What you are asked to do: Could you reproduce every record below exactly, excluding all pictures?

Entries taken from a collection
^^^^

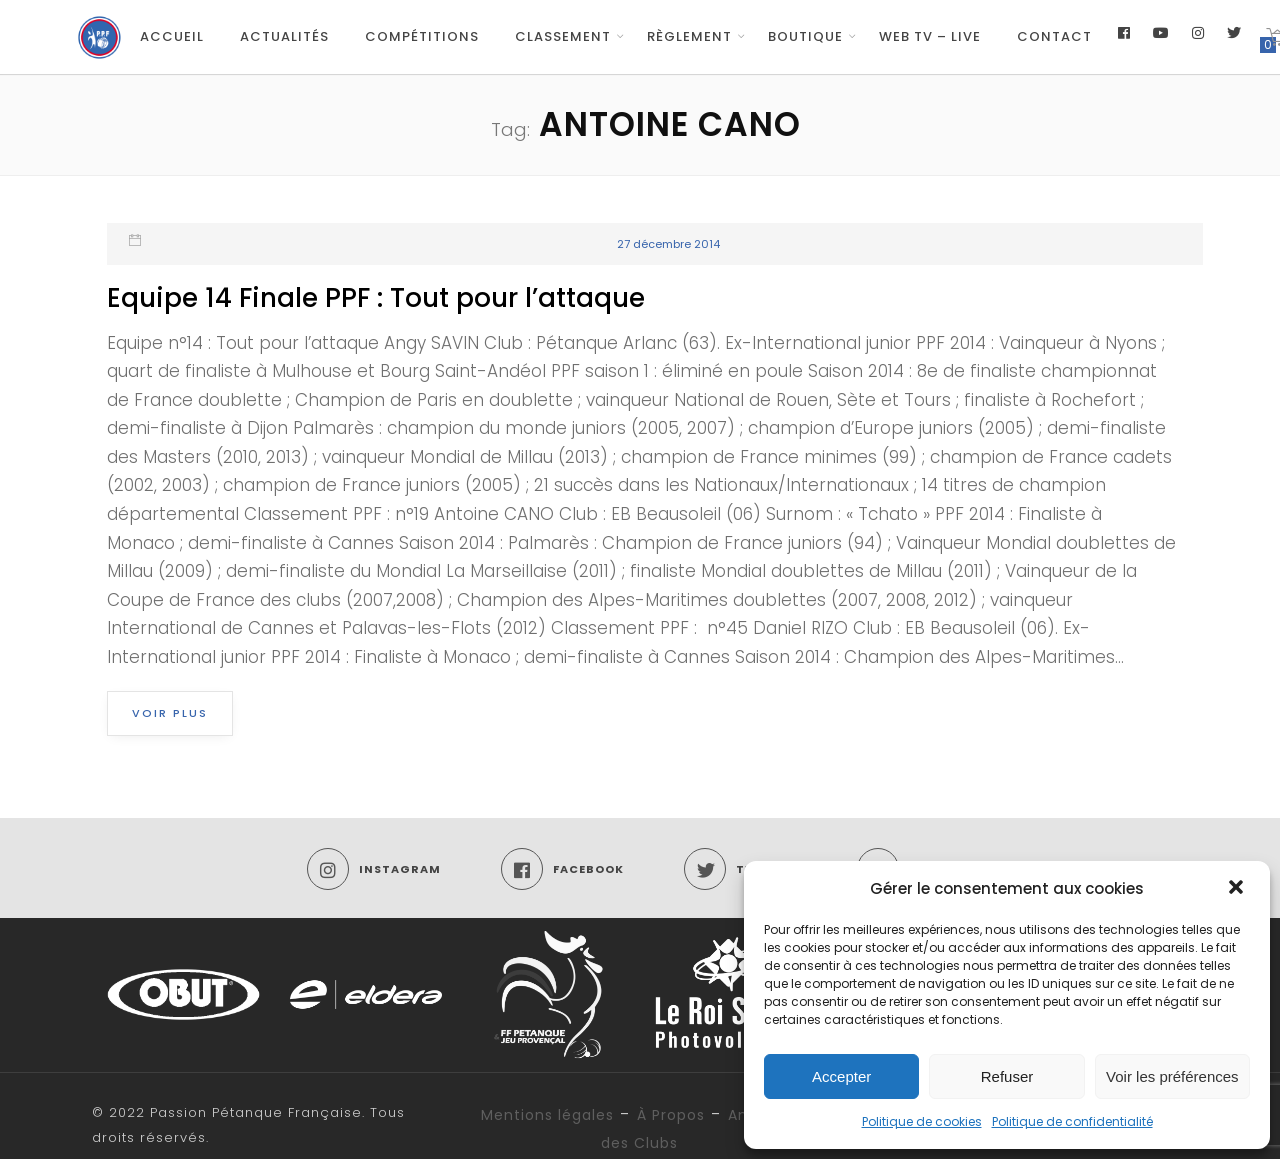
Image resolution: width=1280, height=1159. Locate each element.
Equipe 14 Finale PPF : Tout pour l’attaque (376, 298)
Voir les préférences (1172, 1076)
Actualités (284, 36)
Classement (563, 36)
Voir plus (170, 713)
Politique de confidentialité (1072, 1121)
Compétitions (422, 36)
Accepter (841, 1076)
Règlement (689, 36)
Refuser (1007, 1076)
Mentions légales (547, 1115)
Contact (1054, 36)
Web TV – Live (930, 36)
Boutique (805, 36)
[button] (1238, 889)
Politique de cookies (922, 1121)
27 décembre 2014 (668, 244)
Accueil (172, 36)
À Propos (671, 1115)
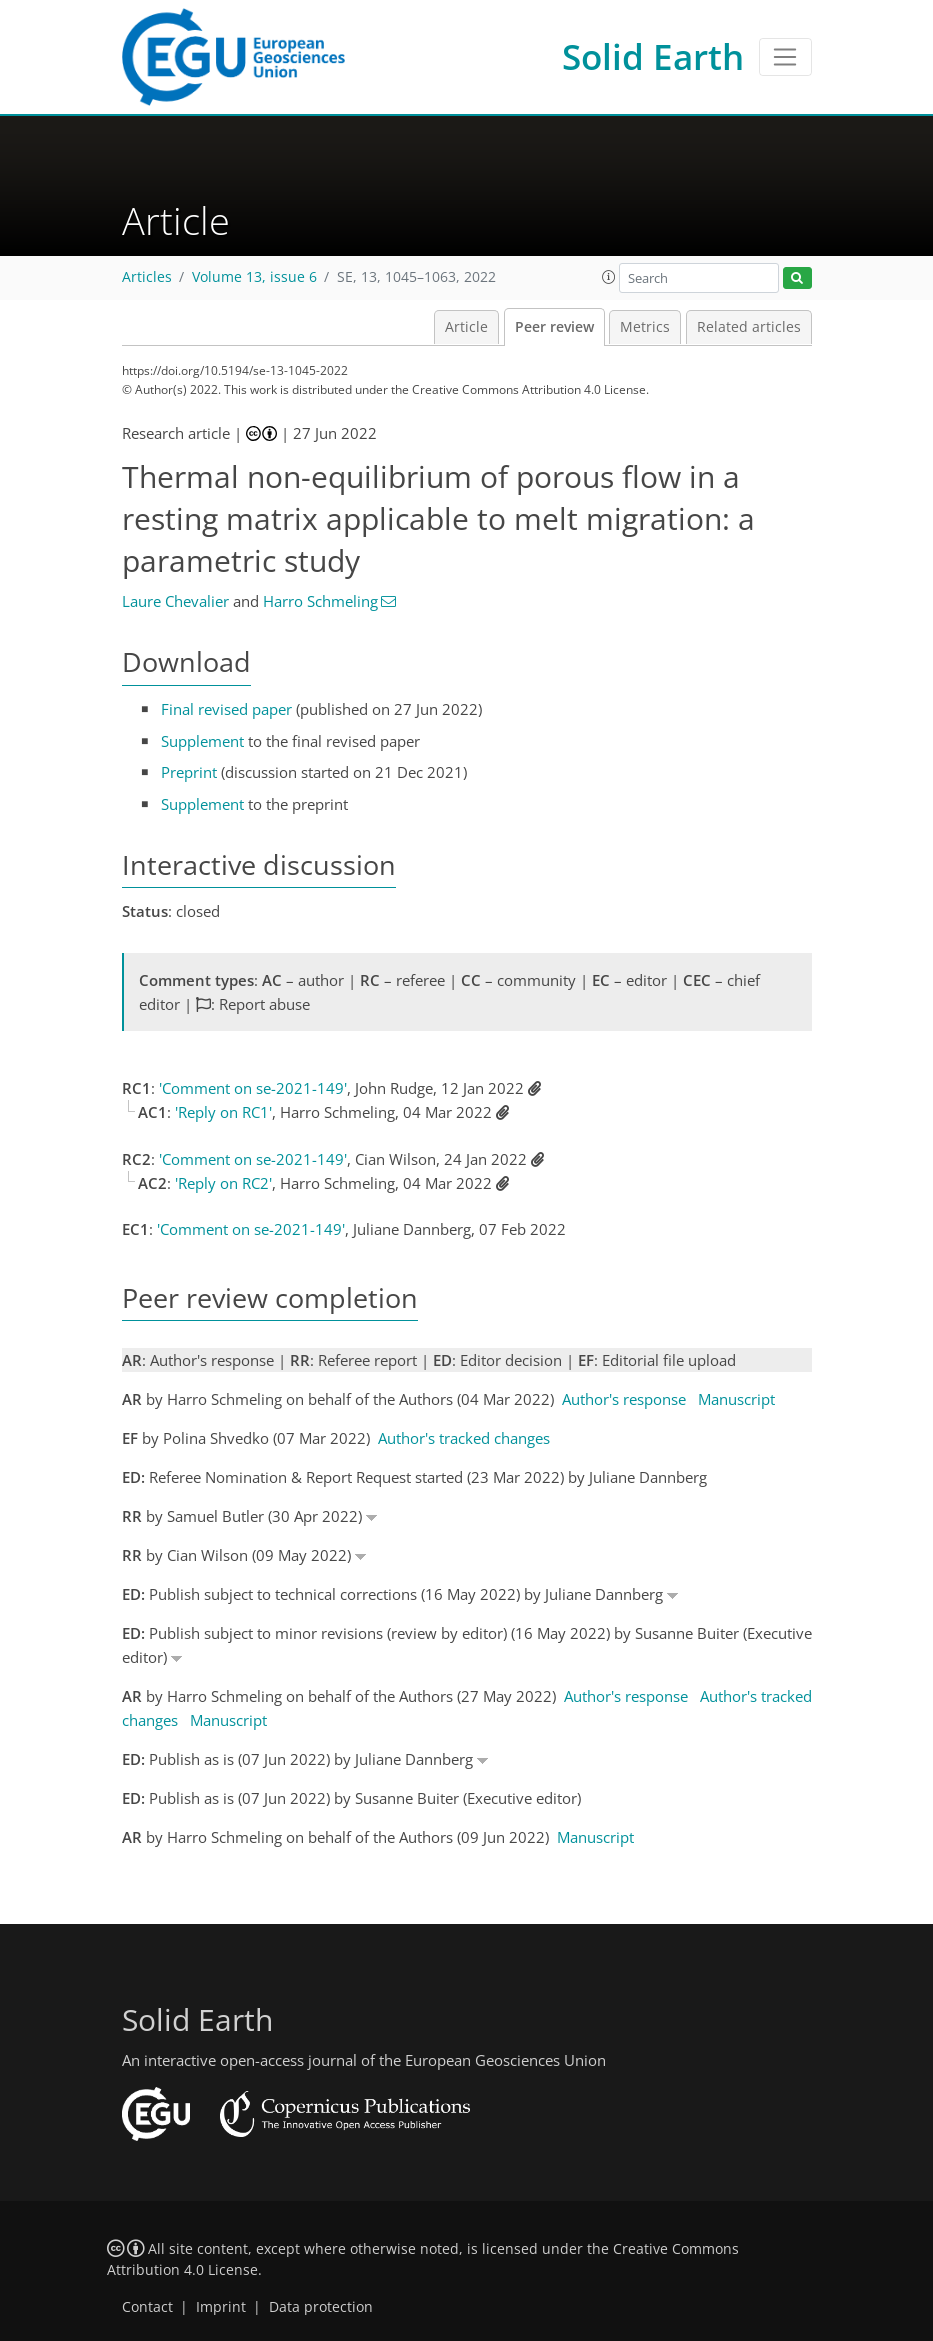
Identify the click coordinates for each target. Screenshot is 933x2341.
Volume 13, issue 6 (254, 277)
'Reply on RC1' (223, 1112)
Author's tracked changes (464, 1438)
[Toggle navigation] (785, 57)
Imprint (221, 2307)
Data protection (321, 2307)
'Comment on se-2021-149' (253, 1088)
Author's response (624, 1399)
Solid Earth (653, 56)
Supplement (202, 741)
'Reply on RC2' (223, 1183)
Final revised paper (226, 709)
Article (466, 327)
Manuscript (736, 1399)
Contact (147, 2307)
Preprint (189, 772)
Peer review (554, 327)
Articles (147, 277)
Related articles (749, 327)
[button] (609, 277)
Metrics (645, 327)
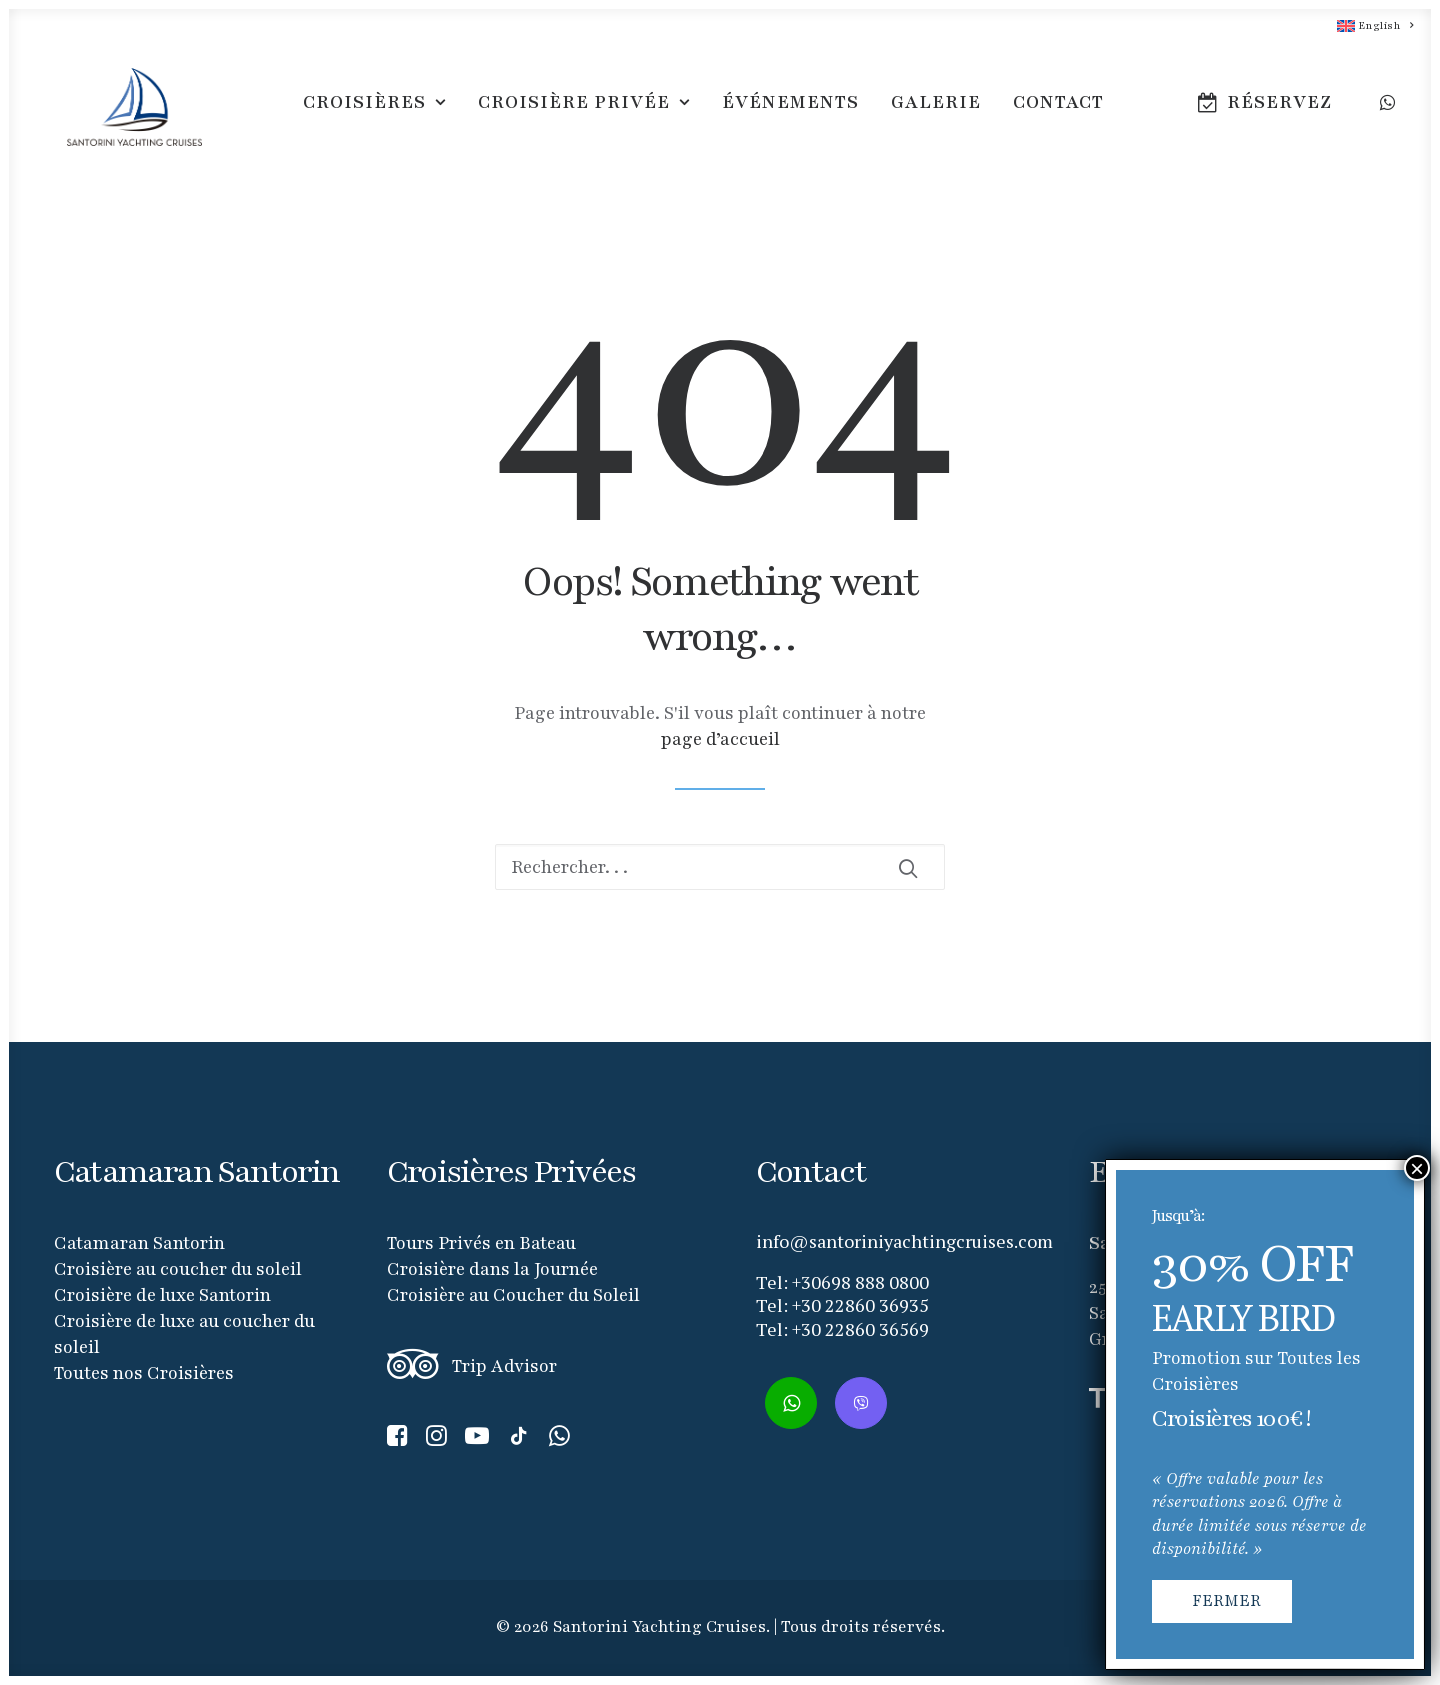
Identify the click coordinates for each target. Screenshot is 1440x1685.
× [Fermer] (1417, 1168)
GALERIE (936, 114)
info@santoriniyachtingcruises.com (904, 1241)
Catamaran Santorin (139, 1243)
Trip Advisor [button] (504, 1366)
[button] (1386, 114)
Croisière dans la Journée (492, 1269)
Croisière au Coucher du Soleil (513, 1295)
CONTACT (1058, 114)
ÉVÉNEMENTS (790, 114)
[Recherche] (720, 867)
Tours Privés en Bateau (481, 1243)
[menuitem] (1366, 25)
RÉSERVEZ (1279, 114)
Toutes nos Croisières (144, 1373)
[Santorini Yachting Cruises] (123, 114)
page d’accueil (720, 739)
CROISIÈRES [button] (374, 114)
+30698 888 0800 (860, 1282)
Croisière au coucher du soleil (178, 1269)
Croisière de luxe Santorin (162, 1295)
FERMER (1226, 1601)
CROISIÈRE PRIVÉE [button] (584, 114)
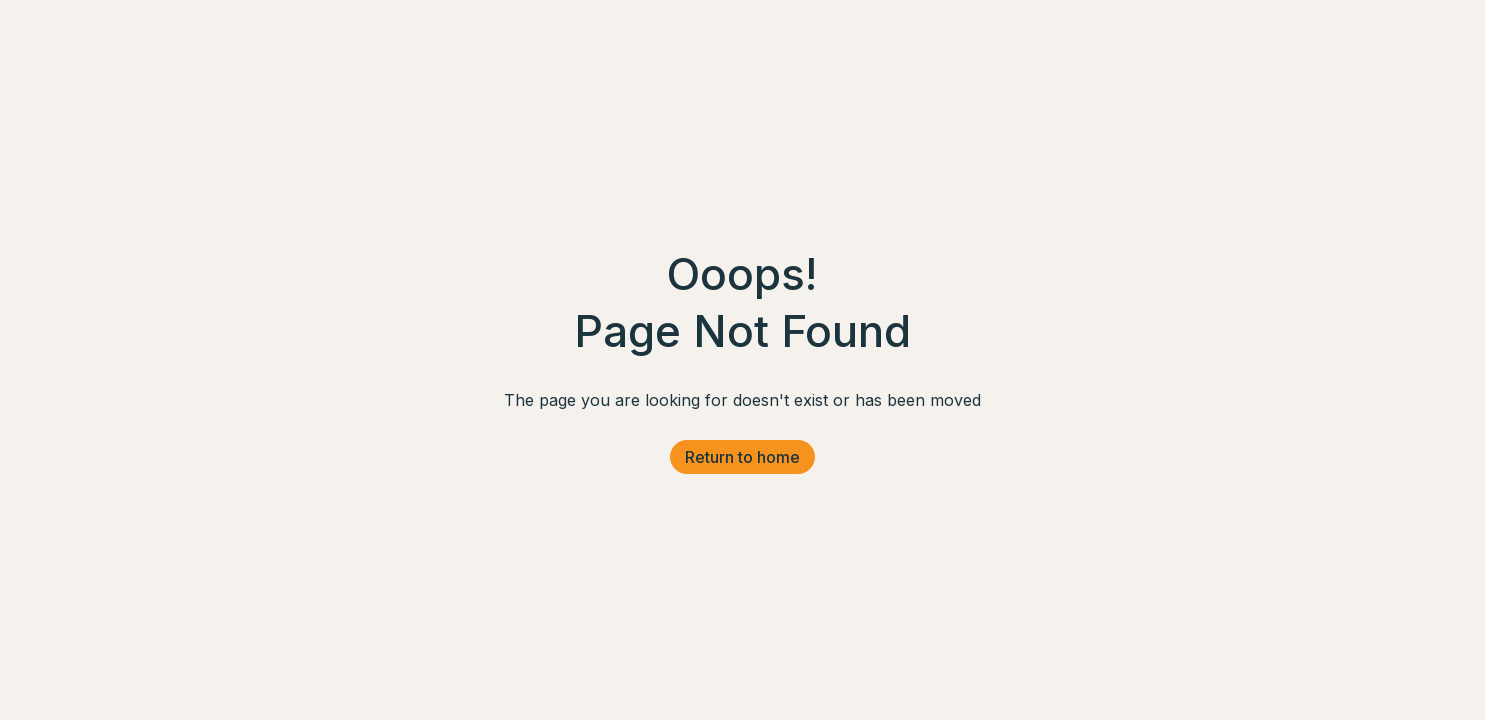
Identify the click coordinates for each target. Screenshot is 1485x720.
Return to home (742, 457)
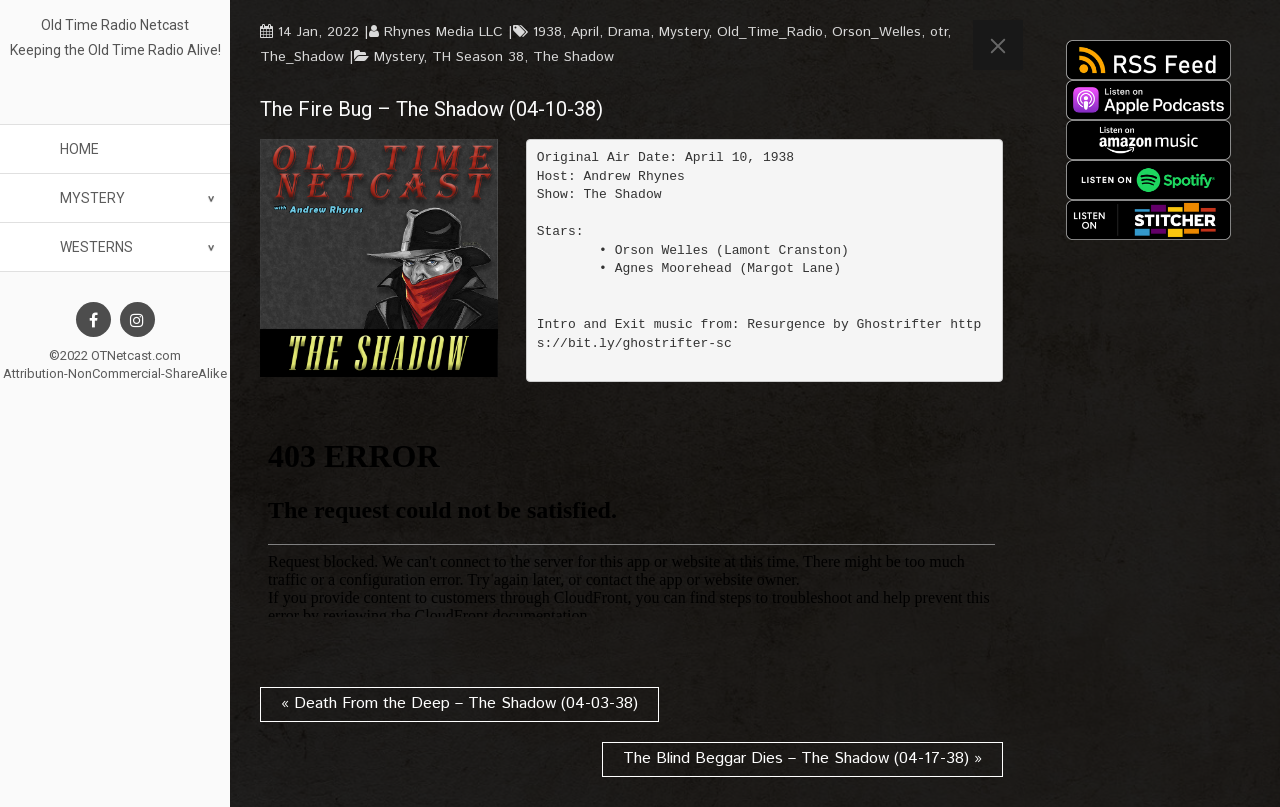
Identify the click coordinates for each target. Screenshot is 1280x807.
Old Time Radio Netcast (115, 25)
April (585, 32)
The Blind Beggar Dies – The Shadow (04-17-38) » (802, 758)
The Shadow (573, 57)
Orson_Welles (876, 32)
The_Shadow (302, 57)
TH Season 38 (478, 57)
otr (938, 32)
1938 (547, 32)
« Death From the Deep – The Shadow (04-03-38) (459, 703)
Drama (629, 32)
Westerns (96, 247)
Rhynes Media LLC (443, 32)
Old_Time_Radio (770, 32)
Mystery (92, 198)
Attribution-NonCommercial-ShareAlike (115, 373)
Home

^^^^

Answer to this exercise:
Image resolution: width=1280, height=1159. Locate each element.
Equipe 14 Finale PPF : Tout pour l’attaque (376, 298)
Voir les préférences (1172, 1076)
Actualités (284, 36)
Classement (563, 36)
Voir plus (170, 713)
Politique de confidentialité (1072, 1121)
Compétitions (422, 36)
Accepter (841, 1076)
Règlement (689, 36)
Refuser (1007, 1076)
Mentions légales (547, 1115)
Contact (1054, 36)
Web TV – Live (930, 36)
Boutique (805, 36)
[button] (1238, 889)
Politique de cookies (922, 1121)
27 décembre 2014 (668, 244)
Accueil (172, 36)
À Propos (671, 1115)
Identify the click coordinates for each target. Screenshot is 933x2341.
Volume 13, issue 6 (254, 277)
'Reply on RC1' (223, 1112)
Author's tracked changes (464, 1438)
[Toggle navigation] (785, 57)
Imprint (221, 2307)
Data protection (321, 2307)
'Comment on se-2021-149' (253, 1088)
Author's response (624, 1399)
Solid Earth (653, 56)
Supplement (202, 741)
'Reply on RC2' (223, 1183)
Final revised paper (226, 709)
Article (466, 327)
Manuscript (736, 1399)
Contact (147, 2307)
Preprint (189, 772)
Peer review (554, 327)
Articles (147, 277)
Related articles (749, 327)
[button] (609, 277)
Metrics (645, 327)
Identify the click coordinates for each target. Screenshot is 1440x1685.
× [Fermer] (1417, 1168)
GALERIE (936, 114)
info@santoriniyachtingcruises.com (904, 1241)
Catamaran Santorin (139, 1243)
Trip Advisor [button] (504, 1366)
[button] (1386, 114)
Croisière dans la Journée (492, 1269)
Croisière au Coucher du Soleil (513, 1295)
CONTACT (1058, 114)
ÉVÉNEMENTS (790, 114)
[Recherche] (720, 867)
Tours Privés en Bateau (481, 1243)
[menuitem] (1366, 25)
RÉSERVEZ (1279, 114)
Toutes nos Croisières (144, 1373)
[Santorini Yachting Cruises] (123, 114)
page d’accueil (720, 739)
CROISIÈRES [button] (374, 114)
+30698 888 0800 (860, 1282)
Croisière au coucher du soleil (178, 1269)
Croisière de luxe Santorin (162, 1295)
FERMER (1226, 1601)
CROISIÈRE PRIVÉE [button] (584, 114)
Identify the click coordinates for each target. Screenshot is 1485x720.
Return to home (742, 457)
Identify the click coordinates for each target. Screenshot is 1280x807.
Old Time Radio Netcast (115, 25)
April (585, 32)
The Blind Beggar Dies – The Shadow (04-17-38) » (802, 758)
The Shadow (573, 57)
Orson_Welles (876, 32)
The_Shadow (302, 57)
TH Season 38 (478, 57)
otr (938, 32)
1938 (547, 32)
« Death From the Deep – The Shadow (04-03-38) (459, 703)
Drama (629, 32)
Westerns (96, 247)
Rhynes Media LLC (443, 32)
Old_Time_Radio (770, 32)
Mystery (92, 198)
Attribution-NonCommercial-ShareAlike (115, 373)
Home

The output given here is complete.